While politicians may be the draw, Ortiz says the tournament has never been about business or politics.

“Well, certainly people love to talk about everything (but) there’s definitely no overarching objective,” he said.

No Republican lawmakers came to Fish with Mary. Ortiz is hoping for more of a mix next year.

Mac McHale, president of the telecom company Quintillion, said the whole point is to help Alaska children in need, and meeting members of Congress is secondary.

“If you can, you know, establish a relationship there while doing good for the community, that’s a … a double bonus,” McHale said.

Over the past decade, the Lu Young Children’s Fund has netted up to $50,000 from the annual tournament, which is typically its only source of revenue. Some years it cost more than it raised. 
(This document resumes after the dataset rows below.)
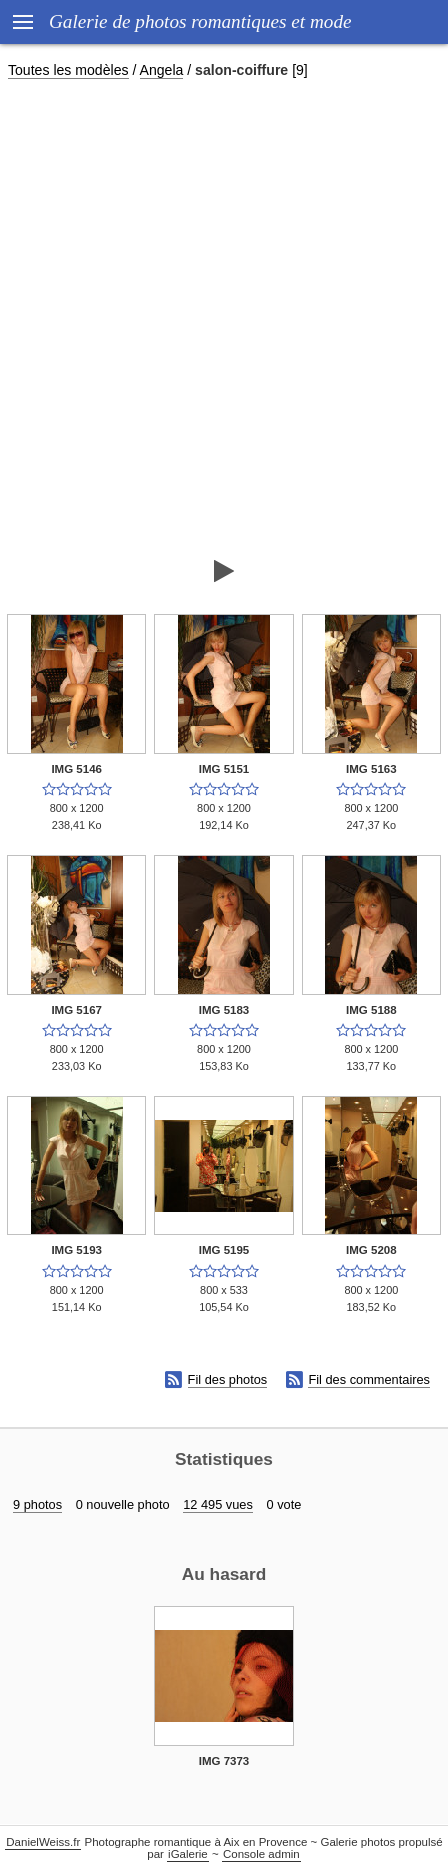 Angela (162, 70)
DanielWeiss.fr (43, 1842)
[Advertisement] (224, 318)
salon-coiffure (241, 70)
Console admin (261, 1854)
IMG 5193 (76, 1250)
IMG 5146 (76, 769)
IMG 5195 (224, 1250)
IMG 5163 (371, 769)
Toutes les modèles (68, 70)
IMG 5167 (76, 1010)
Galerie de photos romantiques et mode (200, 21)
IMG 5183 (224, 1010)
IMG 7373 (224, 1761)
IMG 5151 (224, 769)
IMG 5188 (371, 1010)
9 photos (37, 1504)
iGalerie (188, 1854)
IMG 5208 (371, 1250)
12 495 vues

The nonprofit makes a total of $4,000 in grants in an average year, typically to Camp Fire Alaska, sometimes to Covenant House and Hope Community Resources.

The fund had savings of $135,000 by the end of 2021, the latest year for which public documents are available.

In addition to all the other motives mingling at the fundraiser: fishing. That can be a mixed bag. The first day of the 2023 tournament, everybody caught their limit for salmon and halibut. The next, rough seas tossed the boats around and the captains returned to the harbor before anyone could wet a line.